En septembre 2008, alors Secrétaire d’État aux Affaires étrangères et aux Droits de l’Homme, c’était déjà la deuxième fois que je me rendais à Kaboul pour rendre visite à nos soldats français. Cette fois, sur le camp de Warehouse, je me suis recueillie devant le monument aux Morts érigé en mémoire de ceux d’entre eux tombés sur le sol afghan et il y en avait eu 10 au mois d’août précédent tombés dans une embuscade.

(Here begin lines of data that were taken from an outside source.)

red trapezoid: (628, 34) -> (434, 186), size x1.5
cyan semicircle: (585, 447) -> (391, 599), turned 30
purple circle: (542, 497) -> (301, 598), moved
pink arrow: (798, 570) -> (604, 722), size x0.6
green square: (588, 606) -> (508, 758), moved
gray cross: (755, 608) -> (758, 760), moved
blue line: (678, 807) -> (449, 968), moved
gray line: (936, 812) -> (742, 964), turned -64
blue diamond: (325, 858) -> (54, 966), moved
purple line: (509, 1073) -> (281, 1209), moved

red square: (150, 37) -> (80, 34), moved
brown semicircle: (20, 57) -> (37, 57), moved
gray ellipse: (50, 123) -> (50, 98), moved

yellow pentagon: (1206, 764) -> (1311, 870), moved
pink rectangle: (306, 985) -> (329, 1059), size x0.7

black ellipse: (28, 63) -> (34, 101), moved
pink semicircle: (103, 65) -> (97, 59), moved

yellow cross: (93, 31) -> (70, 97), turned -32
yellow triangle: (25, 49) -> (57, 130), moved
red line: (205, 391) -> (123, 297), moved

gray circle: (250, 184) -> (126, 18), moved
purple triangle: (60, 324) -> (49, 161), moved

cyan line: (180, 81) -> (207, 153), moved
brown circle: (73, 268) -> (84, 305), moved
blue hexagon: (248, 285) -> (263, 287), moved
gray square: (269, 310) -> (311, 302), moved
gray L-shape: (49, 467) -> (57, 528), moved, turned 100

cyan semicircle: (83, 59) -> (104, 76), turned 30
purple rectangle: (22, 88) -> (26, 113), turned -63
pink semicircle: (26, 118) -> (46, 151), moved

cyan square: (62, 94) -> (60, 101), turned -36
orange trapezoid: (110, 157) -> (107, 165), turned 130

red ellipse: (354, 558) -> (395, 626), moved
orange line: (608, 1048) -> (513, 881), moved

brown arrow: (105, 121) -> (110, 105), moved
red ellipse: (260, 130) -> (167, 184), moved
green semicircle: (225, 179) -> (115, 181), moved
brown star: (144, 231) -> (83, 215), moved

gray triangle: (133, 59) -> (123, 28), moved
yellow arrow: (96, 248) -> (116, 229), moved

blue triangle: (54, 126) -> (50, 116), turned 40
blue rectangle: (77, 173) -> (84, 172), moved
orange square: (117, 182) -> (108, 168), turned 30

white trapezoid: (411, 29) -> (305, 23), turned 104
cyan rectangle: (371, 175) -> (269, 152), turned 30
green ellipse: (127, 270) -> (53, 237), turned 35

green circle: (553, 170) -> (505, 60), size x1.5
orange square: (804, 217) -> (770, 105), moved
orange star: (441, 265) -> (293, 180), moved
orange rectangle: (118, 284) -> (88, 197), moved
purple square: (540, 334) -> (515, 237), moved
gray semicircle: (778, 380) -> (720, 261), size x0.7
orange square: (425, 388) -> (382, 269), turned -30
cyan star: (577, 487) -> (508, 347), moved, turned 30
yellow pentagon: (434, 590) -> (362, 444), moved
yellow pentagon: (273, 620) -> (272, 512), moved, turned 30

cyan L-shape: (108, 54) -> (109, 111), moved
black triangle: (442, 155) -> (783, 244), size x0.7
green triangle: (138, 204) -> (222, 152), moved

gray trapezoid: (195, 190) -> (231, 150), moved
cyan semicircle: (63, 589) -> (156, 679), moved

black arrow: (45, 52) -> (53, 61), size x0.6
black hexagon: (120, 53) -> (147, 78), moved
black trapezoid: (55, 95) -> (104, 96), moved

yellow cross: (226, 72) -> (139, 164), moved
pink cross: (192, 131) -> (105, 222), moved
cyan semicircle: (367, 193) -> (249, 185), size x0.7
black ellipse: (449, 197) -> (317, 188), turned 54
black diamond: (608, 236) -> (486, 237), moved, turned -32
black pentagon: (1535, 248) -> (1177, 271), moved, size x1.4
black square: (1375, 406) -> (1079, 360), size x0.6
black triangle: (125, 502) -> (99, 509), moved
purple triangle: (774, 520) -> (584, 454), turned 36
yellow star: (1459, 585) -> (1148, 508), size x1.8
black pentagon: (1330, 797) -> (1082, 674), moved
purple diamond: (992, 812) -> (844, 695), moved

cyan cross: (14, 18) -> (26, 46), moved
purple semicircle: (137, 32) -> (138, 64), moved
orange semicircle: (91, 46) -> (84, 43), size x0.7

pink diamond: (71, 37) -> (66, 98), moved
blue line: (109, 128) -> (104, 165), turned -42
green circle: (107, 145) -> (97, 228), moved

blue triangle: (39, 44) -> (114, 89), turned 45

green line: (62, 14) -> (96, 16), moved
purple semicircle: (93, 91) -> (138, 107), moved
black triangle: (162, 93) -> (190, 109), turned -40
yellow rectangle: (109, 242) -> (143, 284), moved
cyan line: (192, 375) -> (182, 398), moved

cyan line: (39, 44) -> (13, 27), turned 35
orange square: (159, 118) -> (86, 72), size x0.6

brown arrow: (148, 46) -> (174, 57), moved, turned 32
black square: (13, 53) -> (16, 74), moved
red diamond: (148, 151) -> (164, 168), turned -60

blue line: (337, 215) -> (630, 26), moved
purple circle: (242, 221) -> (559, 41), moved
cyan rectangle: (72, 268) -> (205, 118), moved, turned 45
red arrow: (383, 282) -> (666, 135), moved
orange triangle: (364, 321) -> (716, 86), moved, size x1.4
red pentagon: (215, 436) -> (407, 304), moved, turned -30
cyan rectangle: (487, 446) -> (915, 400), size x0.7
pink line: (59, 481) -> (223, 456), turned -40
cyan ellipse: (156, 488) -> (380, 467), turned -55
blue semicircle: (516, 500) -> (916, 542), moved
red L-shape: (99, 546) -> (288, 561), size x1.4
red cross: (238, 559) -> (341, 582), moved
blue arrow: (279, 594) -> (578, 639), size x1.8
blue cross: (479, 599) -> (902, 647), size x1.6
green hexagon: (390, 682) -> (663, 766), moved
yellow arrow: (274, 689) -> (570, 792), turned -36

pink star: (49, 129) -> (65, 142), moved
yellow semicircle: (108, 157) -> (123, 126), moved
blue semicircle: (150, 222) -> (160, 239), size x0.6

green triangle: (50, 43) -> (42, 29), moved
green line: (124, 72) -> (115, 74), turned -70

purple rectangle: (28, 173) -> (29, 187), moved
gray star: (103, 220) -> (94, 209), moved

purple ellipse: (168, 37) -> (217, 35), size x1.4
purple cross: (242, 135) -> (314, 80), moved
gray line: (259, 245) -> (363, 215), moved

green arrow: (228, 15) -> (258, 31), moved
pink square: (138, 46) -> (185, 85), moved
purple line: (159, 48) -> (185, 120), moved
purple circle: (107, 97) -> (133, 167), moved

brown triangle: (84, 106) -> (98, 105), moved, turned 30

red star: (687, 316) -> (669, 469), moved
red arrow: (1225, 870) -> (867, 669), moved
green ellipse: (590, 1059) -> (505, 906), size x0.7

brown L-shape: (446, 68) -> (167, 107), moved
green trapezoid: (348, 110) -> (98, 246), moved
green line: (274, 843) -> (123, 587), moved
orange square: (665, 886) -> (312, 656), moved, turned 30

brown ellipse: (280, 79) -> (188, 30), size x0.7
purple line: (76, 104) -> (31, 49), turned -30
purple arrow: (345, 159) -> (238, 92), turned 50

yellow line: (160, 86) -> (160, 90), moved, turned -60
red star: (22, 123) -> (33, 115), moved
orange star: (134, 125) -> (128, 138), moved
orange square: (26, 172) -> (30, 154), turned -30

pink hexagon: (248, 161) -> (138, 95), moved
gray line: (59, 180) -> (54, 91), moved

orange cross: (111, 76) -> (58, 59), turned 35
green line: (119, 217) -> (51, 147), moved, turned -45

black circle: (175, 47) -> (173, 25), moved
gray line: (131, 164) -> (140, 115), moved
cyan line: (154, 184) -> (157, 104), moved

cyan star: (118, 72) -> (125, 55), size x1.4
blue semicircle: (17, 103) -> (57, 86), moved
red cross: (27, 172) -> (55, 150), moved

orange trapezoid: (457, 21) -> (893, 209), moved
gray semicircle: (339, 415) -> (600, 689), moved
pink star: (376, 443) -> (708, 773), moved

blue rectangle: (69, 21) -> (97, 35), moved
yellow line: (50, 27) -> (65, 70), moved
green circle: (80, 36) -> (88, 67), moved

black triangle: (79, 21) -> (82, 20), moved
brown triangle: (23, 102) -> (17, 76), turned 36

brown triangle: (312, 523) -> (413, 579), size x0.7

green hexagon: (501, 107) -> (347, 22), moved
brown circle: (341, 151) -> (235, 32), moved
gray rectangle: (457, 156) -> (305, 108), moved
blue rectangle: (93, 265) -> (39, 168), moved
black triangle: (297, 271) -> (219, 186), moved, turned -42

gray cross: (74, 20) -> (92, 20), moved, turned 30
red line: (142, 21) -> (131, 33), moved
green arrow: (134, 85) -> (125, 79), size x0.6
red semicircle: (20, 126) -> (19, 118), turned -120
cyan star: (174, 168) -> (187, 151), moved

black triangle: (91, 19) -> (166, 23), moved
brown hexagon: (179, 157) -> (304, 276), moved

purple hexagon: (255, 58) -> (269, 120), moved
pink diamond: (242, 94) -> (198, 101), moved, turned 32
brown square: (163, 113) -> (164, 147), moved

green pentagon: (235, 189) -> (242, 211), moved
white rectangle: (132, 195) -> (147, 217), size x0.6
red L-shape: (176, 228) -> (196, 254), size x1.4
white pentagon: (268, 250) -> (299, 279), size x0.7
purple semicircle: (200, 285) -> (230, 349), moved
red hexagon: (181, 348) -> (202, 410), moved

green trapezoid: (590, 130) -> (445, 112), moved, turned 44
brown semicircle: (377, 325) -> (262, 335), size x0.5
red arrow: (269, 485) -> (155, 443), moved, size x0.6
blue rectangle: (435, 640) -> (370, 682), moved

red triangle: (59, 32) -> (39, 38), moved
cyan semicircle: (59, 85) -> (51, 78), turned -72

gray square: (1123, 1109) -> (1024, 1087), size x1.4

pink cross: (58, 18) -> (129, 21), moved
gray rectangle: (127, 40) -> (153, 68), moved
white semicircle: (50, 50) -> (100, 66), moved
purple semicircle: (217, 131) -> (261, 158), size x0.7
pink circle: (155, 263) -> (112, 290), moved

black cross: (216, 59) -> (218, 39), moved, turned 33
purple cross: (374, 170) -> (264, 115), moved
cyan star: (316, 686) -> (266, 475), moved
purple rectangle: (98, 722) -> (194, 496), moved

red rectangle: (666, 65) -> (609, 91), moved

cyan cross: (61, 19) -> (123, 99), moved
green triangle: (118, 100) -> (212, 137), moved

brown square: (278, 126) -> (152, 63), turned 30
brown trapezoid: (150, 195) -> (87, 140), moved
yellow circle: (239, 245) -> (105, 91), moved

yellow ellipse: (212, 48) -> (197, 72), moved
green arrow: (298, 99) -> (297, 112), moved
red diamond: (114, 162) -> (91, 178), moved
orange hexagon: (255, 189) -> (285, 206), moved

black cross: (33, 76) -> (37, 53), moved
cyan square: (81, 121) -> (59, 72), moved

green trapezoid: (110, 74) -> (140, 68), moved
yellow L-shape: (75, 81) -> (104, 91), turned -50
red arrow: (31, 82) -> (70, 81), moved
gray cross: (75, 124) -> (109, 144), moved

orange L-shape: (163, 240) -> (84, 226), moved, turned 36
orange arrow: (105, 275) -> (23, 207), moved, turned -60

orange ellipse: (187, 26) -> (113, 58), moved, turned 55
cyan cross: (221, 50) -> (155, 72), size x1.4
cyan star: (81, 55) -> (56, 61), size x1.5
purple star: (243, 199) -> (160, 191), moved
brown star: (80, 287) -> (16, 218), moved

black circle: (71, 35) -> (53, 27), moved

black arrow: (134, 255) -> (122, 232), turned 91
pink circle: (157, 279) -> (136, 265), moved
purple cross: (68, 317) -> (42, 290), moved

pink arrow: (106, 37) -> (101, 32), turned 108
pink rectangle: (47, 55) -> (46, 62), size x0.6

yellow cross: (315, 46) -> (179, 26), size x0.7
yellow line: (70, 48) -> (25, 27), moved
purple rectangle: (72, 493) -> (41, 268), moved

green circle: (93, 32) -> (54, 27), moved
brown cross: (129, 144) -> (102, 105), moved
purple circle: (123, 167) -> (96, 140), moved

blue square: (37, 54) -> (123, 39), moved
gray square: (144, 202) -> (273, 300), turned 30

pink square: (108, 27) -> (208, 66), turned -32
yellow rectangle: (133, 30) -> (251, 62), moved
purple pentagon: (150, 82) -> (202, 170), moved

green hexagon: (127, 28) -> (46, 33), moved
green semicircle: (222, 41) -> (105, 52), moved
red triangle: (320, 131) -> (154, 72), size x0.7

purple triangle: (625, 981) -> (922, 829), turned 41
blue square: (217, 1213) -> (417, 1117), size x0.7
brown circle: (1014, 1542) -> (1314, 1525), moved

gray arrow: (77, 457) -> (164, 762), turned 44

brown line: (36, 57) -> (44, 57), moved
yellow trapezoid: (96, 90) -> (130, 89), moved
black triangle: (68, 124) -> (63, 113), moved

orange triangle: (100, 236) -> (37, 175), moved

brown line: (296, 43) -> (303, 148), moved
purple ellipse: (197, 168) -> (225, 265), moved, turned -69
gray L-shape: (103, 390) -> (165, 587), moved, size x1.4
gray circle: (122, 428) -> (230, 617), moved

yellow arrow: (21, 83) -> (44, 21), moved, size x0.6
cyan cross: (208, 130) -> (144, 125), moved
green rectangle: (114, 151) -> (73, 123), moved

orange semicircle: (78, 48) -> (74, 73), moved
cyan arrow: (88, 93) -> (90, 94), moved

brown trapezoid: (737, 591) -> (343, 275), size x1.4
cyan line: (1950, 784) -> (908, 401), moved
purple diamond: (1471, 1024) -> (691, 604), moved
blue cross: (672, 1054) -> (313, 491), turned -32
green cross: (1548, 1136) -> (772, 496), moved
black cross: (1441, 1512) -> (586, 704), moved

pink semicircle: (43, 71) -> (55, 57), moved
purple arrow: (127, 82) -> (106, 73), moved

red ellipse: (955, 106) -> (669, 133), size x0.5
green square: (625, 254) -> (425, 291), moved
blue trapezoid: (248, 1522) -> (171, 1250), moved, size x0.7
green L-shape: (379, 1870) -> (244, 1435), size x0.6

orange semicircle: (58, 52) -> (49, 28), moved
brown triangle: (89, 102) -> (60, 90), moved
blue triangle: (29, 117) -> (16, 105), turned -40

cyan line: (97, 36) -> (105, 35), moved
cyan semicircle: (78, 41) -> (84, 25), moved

Malgré cette présence militaire assumée, la France que je représentais s’enorgueillissait néanmoins de sa singularité, par contraste avec l’approche américaine purement militaire. Voilà ce que je déclarais alors : « Les Afghans ont encore en mémoire l’ancienneté de notre coopération. Nous avons là-bas deux lycées français, créés dans les années 1920, qui ont une excellente réputation. L’hôpital français de Kaboul est une référence. Notre coopération archéologique pour la connaissance du patrimoine afghan, que les talibans avaient saccagé, comme avec la destruction des Buddah de Bamyian, est exemplaire. Et notre armée a noué des relations de proximité avec la population ».

Avertissement

À travers cette déclaration, c’est toute la spécificité de la diplomatie française que je m’efforçais de mettre en lumière. À l’inverse des Américains, nous savions, nous Français, aller plus loin en étant au plus près des populations et penser le développement à long terme. Quelle fierté lorsqu’entourée de petites filles Afghanes scolarisées au lycée français Malalai, je voyais dans leur regard l’avenir d’un Afghanistan libre et souverain, et d’abord pour les femmes !

À cet égard, au vu des conséquences désastreuses du retrait précipité des troupes américaines d’Afghanistan, on aurait pu penser que les Européens, en particulier les Français instruits de leur singulière approche en Afghanistan, auraient appliqué une stratégie différente sur les terrains de combat où ils sont impliqués, comme le Sahel. Or, tel n’est pas le moindre des paradoxes que de constater la concomitance du retrait américain d’Afghanistan et la fin de l’opération Barkhane au Sahel.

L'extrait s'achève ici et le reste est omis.